The government has announced that eight companies have been awarded a share of a £10m funding pot to test new ways of delivering rural broadband. The trials should help ensure a further £225m for rural broadband projects will be spent adequately.
The government announced plans to release the funding last year as it looks for ways other than fixed broadband services in order to ensure remote regions in hard-to-reach areas can access high-speed broadband services.
The Department for Culture, Media and Sport (DCMS) revealed that a variety of different technologies and funding models have received funding, with satellite and mobile services key among the technologies that will be trialled.
Wireless services will be tested by three firms: AB Internet, Airwave and Quickline. The firms received funding of £847,650, £1.564m, £2m, respectively, and will carry outwork in Wales, North Yorkshire and North Lincolnshire.
Meanwhile satellite will be tested in Northern Ireland and Scotland by Avanti, which will get £885,640 in funding, while a firm called Satellite Internet, who will receive £175,125, is to run trials in Devon and Somerset.
The other technology trial will be run by a firm called Call Flow in Hampshire, backed by £1.2m in funding.
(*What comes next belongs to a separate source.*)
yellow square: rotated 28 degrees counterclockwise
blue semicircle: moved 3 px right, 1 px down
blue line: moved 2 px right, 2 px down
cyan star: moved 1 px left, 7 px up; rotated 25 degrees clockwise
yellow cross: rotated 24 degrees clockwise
It will test a mix of fibre and fixed wireless technologies, as the DCMS explained.
“[The trial will test] a range of innovative ‘hybrid’ engineering techniques and solutions to achieve NGA [next-generation access] delivery, such as: sub loop unbundling of cabinets, building a significant fibre network that connects as many of the deployed ‘SLU node areas’ together as possible, NGA delivery using fixed wireless access and fibre to the premises.”
Culture secretary Sajid Javid said the trials were a key part of the government’s intention to bring broadband to as many people in the UK as possible.
“Our nationwide rollout is progressing at a terrific rate and each week superfast speeds are becoming a reality for tens of thousands of homes and businesses in rural areas across the UK,” he said.
“We know how important this has become, which is why we are investing £10m in these pilots to explore how we can extend coverage beyond the 95 percent of the UK we are on track to deliver by 2017.”
The trials are backed by the Independent Networks Co-operative Association (INCA), with chief executive Malcolm Corbett claiming they would be vital in the ongoing improvements of the UK’s digital infrastructure.
“This is a very useful initiative and we are keen to help local authorities and INCA members learn from the trials,” he said. “There is a huge amount of experience, professionalism and entrepreneurial enthusiasm in the independent sector that can play a big role in creating Britain’s future digital infrastructure.”